Page layout parsing data:
--------------------------------------------------

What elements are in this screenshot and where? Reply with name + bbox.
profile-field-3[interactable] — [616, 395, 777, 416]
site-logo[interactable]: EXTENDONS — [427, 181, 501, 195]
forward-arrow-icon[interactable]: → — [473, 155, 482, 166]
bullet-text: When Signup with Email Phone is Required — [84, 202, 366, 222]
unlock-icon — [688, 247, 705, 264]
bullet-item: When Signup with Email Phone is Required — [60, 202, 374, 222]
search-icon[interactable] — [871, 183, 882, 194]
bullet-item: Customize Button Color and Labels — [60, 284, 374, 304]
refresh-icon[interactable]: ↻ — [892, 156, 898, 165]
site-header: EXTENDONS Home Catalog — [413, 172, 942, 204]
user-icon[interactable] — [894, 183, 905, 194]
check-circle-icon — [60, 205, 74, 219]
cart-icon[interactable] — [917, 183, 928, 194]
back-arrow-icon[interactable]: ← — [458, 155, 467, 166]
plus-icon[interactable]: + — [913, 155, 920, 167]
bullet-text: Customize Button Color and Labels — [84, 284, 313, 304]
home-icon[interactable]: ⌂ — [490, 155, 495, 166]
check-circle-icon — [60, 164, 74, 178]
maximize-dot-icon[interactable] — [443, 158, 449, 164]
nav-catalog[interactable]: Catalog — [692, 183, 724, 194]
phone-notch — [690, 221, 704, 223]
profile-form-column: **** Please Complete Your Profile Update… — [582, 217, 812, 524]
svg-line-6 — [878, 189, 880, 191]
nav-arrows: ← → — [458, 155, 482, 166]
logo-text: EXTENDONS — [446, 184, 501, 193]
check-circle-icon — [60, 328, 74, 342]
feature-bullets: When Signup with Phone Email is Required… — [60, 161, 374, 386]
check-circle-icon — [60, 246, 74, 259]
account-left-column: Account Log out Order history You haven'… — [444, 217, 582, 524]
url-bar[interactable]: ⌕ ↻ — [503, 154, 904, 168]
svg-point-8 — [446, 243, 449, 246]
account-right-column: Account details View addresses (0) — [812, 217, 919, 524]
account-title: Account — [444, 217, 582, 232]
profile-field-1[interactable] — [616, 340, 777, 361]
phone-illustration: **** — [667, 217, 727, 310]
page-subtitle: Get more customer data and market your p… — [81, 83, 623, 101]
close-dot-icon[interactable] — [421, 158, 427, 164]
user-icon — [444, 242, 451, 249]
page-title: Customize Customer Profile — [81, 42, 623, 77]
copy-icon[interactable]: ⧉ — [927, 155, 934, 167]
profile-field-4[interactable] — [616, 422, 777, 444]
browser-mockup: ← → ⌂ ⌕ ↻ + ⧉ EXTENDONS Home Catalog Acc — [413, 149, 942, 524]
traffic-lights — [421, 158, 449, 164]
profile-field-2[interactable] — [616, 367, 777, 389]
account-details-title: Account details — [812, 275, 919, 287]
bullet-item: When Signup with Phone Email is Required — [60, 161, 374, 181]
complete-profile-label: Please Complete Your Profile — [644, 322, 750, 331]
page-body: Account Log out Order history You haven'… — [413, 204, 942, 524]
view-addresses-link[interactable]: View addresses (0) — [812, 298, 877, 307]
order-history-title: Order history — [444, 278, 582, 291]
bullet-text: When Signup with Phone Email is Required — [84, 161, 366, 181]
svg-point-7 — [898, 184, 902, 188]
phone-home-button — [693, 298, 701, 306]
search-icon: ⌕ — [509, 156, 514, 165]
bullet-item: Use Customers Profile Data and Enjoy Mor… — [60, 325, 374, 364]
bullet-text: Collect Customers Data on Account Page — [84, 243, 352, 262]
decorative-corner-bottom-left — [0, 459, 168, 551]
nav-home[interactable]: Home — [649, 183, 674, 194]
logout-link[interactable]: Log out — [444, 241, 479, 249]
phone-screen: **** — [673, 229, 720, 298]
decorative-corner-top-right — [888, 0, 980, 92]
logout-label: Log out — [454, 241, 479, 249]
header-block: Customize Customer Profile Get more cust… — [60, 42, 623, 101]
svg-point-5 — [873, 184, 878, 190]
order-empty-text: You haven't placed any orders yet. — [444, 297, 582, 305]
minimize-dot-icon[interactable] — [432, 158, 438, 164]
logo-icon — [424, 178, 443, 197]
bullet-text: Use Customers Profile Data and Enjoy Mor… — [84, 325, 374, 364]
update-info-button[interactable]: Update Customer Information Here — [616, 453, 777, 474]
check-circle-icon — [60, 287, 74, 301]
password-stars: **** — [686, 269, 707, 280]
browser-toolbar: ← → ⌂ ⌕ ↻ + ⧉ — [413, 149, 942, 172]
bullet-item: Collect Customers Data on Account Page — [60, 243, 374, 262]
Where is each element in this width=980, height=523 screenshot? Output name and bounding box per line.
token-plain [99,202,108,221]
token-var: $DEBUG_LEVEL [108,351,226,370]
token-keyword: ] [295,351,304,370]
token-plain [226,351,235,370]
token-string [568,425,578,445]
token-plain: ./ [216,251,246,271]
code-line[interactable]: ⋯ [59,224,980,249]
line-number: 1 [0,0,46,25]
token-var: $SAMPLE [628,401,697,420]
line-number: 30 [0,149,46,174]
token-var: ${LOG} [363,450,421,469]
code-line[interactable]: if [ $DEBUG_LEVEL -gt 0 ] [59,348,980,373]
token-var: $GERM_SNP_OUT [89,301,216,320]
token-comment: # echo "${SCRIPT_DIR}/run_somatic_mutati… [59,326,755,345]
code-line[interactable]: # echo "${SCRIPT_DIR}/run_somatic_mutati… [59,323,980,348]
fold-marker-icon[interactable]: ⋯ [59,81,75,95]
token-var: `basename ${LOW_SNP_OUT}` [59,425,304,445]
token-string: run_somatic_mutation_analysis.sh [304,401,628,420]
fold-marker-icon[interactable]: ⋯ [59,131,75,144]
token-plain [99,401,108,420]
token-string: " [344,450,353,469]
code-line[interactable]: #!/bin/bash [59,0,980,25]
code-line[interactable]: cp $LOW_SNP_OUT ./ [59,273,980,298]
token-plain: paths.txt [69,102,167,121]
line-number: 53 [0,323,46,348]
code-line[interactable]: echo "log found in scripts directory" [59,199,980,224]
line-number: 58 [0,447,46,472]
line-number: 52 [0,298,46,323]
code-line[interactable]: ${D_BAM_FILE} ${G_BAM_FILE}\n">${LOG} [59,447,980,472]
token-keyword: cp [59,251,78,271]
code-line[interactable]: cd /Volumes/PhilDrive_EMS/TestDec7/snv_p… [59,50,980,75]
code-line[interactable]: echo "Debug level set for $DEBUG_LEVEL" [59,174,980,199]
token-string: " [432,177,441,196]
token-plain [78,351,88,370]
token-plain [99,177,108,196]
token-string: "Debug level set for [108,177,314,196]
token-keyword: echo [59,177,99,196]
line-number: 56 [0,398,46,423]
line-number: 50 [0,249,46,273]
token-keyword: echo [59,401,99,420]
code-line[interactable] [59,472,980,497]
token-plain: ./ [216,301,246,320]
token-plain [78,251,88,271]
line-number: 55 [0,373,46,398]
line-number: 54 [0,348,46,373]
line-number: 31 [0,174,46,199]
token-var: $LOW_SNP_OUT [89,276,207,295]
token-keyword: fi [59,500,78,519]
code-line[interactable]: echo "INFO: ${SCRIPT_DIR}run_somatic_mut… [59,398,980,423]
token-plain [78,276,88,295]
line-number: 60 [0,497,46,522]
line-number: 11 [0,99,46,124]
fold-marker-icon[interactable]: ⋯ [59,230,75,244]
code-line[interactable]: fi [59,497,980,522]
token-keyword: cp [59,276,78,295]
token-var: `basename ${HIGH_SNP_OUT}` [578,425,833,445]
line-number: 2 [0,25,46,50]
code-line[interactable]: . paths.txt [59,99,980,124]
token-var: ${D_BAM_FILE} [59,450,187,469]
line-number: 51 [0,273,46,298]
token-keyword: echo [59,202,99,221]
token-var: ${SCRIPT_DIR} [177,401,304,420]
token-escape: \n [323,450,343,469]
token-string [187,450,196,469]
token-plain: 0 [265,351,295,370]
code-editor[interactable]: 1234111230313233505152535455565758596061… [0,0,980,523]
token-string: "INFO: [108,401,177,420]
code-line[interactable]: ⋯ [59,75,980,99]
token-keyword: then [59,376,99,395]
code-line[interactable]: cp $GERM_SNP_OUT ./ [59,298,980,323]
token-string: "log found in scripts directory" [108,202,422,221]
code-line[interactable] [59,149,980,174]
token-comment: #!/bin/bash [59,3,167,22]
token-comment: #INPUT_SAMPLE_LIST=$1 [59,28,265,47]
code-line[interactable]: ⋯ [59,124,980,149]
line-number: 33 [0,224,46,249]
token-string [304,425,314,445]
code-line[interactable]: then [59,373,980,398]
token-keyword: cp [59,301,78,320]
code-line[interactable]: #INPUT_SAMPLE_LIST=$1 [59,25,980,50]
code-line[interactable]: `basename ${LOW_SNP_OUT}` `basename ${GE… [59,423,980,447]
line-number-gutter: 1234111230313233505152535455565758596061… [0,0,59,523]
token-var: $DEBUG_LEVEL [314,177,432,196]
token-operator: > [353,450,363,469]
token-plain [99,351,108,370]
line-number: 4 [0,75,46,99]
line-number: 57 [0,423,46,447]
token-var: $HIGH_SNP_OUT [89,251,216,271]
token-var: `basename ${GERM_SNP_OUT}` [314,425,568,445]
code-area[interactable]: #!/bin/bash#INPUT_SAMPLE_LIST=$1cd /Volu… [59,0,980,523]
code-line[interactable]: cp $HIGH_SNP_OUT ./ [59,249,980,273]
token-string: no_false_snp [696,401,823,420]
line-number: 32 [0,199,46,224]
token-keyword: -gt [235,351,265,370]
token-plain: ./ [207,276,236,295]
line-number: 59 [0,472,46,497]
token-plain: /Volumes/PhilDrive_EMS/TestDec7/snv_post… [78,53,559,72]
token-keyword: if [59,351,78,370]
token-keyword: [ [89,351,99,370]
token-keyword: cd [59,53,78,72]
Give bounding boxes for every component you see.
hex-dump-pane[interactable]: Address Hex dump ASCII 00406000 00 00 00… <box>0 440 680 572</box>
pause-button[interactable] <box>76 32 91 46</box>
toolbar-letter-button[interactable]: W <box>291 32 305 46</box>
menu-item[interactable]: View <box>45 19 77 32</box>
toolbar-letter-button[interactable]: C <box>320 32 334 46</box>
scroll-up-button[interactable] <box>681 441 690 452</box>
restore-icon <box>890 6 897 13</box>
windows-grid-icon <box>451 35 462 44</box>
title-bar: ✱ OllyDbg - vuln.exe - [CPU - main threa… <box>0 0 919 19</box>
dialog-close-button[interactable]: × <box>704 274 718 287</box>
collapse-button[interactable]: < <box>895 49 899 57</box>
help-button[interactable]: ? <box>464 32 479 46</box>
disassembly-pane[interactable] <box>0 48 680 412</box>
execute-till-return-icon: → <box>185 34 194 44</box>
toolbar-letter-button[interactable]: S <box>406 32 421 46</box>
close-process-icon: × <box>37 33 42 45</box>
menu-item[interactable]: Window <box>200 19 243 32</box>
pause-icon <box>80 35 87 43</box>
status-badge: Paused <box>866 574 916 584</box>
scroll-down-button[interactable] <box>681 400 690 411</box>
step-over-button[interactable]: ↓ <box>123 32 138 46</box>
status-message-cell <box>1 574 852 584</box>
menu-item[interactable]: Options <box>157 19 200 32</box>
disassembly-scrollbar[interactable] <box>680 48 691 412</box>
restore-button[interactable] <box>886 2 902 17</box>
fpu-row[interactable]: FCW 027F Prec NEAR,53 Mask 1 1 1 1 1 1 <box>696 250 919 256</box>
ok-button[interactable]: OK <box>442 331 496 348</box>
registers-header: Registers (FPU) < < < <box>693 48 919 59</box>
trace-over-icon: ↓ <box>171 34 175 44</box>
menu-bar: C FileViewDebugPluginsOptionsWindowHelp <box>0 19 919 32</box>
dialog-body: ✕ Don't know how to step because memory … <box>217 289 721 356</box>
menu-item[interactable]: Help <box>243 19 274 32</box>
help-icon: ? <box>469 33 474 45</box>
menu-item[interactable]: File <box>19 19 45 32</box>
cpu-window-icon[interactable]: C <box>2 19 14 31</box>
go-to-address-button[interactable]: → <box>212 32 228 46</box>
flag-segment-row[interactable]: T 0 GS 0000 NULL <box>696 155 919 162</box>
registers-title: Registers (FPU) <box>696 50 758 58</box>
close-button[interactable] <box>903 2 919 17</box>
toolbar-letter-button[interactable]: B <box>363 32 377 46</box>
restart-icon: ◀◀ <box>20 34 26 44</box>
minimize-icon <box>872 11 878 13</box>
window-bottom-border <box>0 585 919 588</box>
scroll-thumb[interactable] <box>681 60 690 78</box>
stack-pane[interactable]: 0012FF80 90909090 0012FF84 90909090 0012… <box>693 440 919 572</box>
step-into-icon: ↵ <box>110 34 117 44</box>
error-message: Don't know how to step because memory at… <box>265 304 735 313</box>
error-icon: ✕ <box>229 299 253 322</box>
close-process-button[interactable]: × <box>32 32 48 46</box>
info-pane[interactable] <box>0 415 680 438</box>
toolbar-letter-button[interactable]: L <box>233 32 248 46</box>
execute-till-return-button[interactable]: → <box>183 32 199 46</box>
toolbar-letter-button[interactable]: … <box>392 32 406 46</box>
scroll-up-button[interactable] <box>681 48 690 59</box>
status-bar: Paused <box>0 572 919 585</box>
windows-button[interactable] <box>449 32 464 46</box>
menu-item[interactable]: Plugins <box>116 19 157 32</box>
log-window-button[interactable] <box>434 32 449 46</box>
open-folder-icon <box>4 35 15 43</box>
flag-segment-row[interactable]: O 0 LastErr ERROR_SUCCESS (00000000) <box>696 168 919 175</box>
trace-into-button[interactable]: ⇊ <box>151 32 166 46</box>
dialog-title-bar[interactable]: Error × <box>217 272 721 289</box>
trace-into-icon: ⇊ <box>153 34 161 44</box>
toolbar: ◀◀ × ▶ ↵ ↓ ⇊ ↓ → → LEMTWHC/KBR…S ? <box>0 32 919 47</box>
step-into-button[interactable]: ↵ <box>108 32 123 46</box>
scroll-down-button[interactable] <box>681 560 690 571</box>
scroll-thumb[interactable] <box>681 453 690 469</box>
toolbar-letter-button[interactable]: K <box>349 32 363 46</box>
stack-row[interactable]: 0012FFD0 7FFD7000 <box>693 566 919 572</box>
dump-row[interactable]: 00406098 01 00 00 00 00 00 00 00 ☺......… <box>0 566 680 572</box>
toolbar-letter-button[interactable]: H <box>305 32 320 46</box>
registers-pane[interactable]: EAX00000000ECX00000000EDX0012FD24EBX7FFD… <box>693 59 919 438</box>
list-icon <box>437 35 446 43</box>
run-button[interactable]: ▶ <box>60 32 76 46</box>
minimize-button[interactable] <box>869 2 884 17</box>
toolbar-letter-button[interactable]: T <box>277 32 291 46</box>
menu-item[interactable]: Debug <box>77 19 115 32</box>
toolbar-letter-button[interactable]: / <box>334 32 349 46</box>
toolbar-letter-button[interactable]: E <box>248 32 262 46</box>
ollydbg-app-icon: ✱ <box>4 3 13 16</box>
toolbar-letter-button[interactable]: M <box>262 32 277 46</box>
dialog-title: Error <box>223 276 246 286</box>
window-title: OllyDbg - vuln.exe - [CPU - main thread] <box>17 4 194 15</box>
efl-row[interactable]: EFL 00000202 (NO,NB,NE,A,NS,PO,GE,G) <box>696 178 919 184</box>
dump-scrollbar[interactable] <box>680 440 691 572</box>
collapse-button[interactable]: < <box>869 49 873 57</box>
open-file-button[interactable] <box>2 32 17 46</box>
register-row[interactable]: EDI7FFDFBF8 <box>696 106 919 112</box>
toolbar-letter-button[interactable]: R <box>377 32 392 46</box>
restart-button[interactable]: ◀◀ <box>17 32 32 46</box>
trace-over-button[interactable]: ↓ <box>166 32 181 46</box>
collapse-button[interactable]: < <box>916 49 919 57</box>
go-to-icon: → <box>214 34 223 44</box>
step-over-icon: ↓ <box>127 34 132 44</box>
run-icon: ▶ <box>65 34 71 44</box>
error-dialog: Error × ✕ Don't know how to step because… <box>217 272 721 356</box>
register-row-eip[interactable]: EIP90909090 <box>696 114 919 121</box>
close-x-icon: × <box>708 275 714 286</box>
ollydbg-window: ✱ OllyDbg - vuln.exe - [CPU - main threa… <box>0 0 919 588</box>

--------------------------------------------------

**About this task:** Give the number of lines in the records above that contain the word "minimize", and nothing more.

**Task output:** 3